Replace anything looking like an e-mail address ('@something') with a trailing ellipsis ('@…')

trac.util.text.text_width(text, ambiwidth=1)

Determine the column width of text in Unicode characters.

The characters in the East Asian Fullwidth (F) or East Asian Wide (W) have a column width of 2. The other characters in the East Asian Halfwidth (H) or East Asian Narrow (Na) have a column width of 1.

That ambiwidth parameter is used for the column width of the East Asian Ambiguous (A). If 1, the same width as characters in US-ASCII. This is expected by most users. If 2, twice the width of US-ASCII characters. This is expected by CJK users.

cf. http://www.unicode.org/reports/tr11/.

trac.util.text.print_table(data, headers=None, sep=' ', out=None, ambiwidth=None)

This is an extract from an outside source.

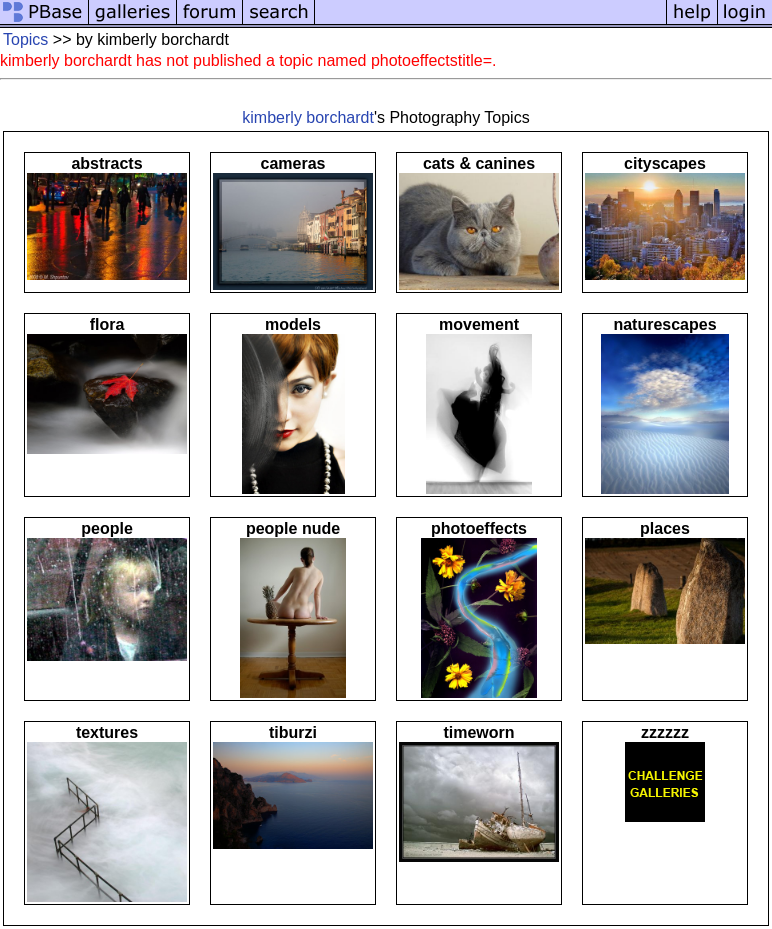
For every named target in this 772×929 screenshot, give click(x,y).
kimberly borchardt (308, 117)
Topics (25, 39)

Print data according to a tabular layout.

Parameters:
  • data – a sequence of rows; assume all rows are of equal length.
  • headers – an optional row containing column headers; must be of the same length as each row in data.
  • sep – column separator
  • out – output file descriptor (None means use sys.stdout)
  • ambiwidth – column width of the East Asian Ambiguous (A). If None, detect ambiwidth with the locale settings. If others, pass to the ambiwidth parameter of text_width.
trac.util.text.shorten_line(text, maxlen=75)

Truncates text to length less than or equal to maxlen characters.

This tries to be (a bit) clever and attempts to find a proper word boundary for doing so.

trac.util.text.stripws(text, leading=True, trailing=True)

Strips unicode white-spaces and ZWSPs from text.

Parameters:
  • leading – strips leading spaces from text unless leading is False.
  • trailing – strips trailing spaces from text unless trailing is False.
trac.util.text.strip_line_ws(text, leading=True, trailing=True)

Strips unicode white-spaces and ZWSPs from each line of text.

Parameters:
  • leading – strips leading spaces from text unless leading is False.
  • trailing – strips trailing spaces from text unless trailing is False.
trac.util.text.strip_line_ws(text, leading=True, trailing=True)

Strips unicode white-spaces and ZWSPs from each line of text.

Parameters:
  • leading – strips leading spaces from text unless leading is False.
  • trailing – strips trailing spaces from text unless trailing is False.
trac.util.text.wrap(t, cols=75, initial_indent='', subsequent_indent='', linesep='\n', ambiwidth=1)

Wraps the single paragraph in t, which contains unicode characters. The every line is at most cols characters long.

That ambiwidth parameter is used for the column width of the East Asian Ambiguous (A). If 1, the same width as characters in US-ASCII. This is expected by most users. If 2, twice the width of US-ASCII characters. This is expected by CJK users.

trac.util.text.cleandoc(message)

Removes uniform indentation and leading/trailing whitespace.

trac.util.text.sub_vars(text, args)

Substitute $XYZ-style variables in a string with provided values.

Parameters:
  • text – string containing variables to substitute.
  • args – dictionary with keys matching the variables to be substituted. The keys should not be prefixed with the $ character.

Conversion utilities

trac.util.text.unicode_to_base64(text, strip_newlines=True)

Safe conversion of text to base64 representation using utf-8 bytes.

Strips newlines from output unless strip_newlines is False.

trac.util.text.unicode_from_base64(text)

Safe conversion of text to unicode based on utf-8 bytes.

trac.util.text.to_utf8(text, charset='latin1')

Convert input to a UTF-8 str object.

If the input is not an unicode object, we assume the encoding is already UTF-8, ISO Latin-1, or as specified by the optional charset parameter.